# WWE wrestling Fsnclub



## Desolater66 (Sep 26, 2008)

This is the club for all of you wwe wrestling fans out there.

What do you think about any of the McMahons or general managers like then or hate them

Talk about Raw, Rmackdown. Tna or Ecw.
Talk about the superstars or latest match-ups.
Talk about any superstar in the Wwe and what you think about them
Got any Wwe superstar or match news talk about it here


Like a superstar or a match-up or hate any super start or matchup talk about it here. What match do you think wouldf be awsome or ant matches you hate talk anout it

Warning Wwe bashers will be put through a table.

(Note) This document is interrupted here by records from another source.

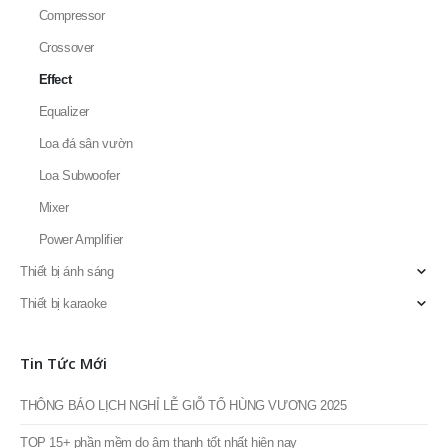
Dàn karaoke
Doublepow
Fortech Pro Audio
Thiết bị âm thanh
Compressor
Crossover
Effect
Equalizer
Loa đá sân vườn
Loa Subwoofer
Mixer
Power Amplifier
Thiết bị ánh sáng
Thiết bị karaoke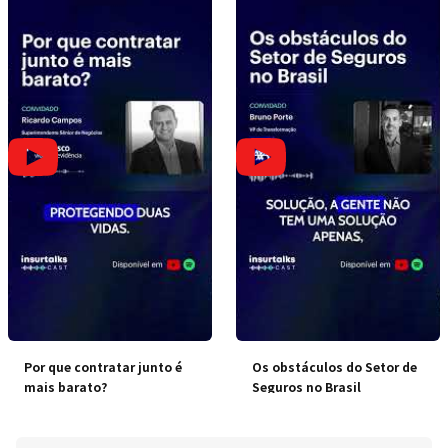
Por que contratar junto é
Os obstáculos do Setor de
mais barato?
Seguros no Brasil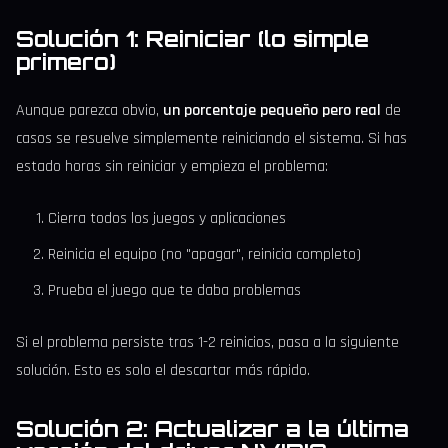
Solución 1: Reiniciar (lo simple
primero)
Aunque parezca obvio,
un porcentaje pequeño pero real
de
casos se resuelve simplemente reiniciando el sistema. Si has
estado horas sin reiniciar y empieza el problema:
Cierra todos los juegos y aplicaciones
Reinicia el equipo (no "apagar", reinicia completo)
Prueba el juego que te daba problemas
Si el problema persiste tras 1-2 reinicios, pasa a la siguiente
solución. Esto es solo el descartar más rápido.
Solución 2: Actualizar a la última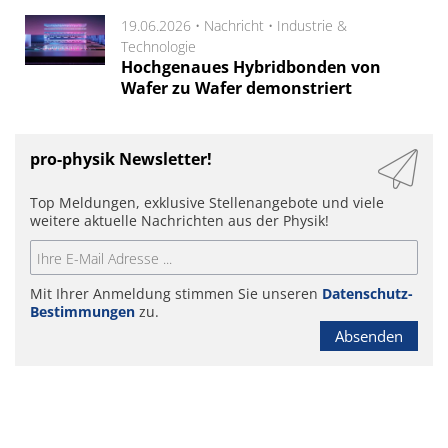
19.06.2026 •
Nachricht
•
Industrie &
Technologie
Hochgenaues Hybridbonden von
Wafer zu Wafer demonstriert
pro-physik Newsletter!
Top Meldungen, exklusive Stellenangebote und viele
weitere aktuelle Nachrichten aus der Physik!
Mit Ihrer Anmeldung stimmen Sie unseren
Datenschutz-
Bestimmungen
zu.
Absenden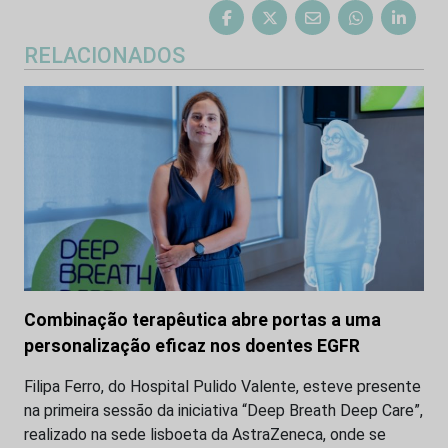
RELACIONADOS
Combinação terapêutica abre portas a uma
personalização eficaz nos doentes EGFR
Filipa Ferro, do Hospital Pulido Valente, esteve presente
na primeira sessão da iniciativa “Deep Breath Deep Care”,
realizado na sede lisboeta da AstraZeneca, onde se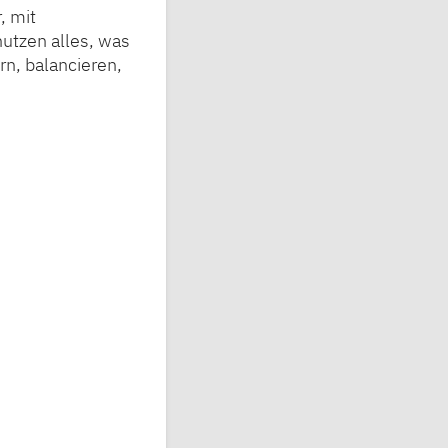
, mit
nutzen alles, was
rn, balancieren,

Its all fair game join up.

FanClub Members

1) fredie175


----------



## Fredie (Sep 26, 2008)

*Re: WWE wrestling Club*

Hmm, I really don't like a lot of the new superstars like, Cody Rhodes and Ted D'Biase Jr.
What's your favourite wrestler, mine is the Undertaker, no questions.


----------



## Desolater66 (Sep 26, 2008)

*Re: WWE wrestling Club*

The Undertaker is pretty sweet.

I like jeff Hardy and do you wanrt to join the club?


----------



## Fredie (Sep 27, 2008)

Yeah, I will. Jeff Hardy is pretty cool too, I just wish that he wouldn't make silly mistakes in his career; like taking steroids...


----------



## Desolater66 (Sep 27, 2008)

Like Jeff needs steroids xD


----------



## Fredie (Sep 27, 2008)

Yeah, I agree, unfortunately he didn't...


----------



## Desolater66 (Sep 28, 2008)

I wonder when undertaker is going to be a WWE Hall of Famer becouse he deserves it but at the same time he will be missed.


----------



## Fredie (Oct 5, 2008)

Yeah, probably when he retires, which will be pretty soon, he has a really bad knee injury which doesn't seem to go away. He will probably retire once someone has beaten his Wrestlemania streak.
What do you think of the rumours that Stone Cold will be returning at Wrestlemania 25 for 1 last match?


----------



## Desolater66 (Oct 9, 2008)

Someone beating undertakers  wrestlemania  win streak screw that his win streak should retire with him. It would bw cool seeing undertaker retire with his wrestlemenia win streak. It would be like seeing DX doing their screw you gesture or seeing Stone  Cold flipping off people with both hands as they leave the ring.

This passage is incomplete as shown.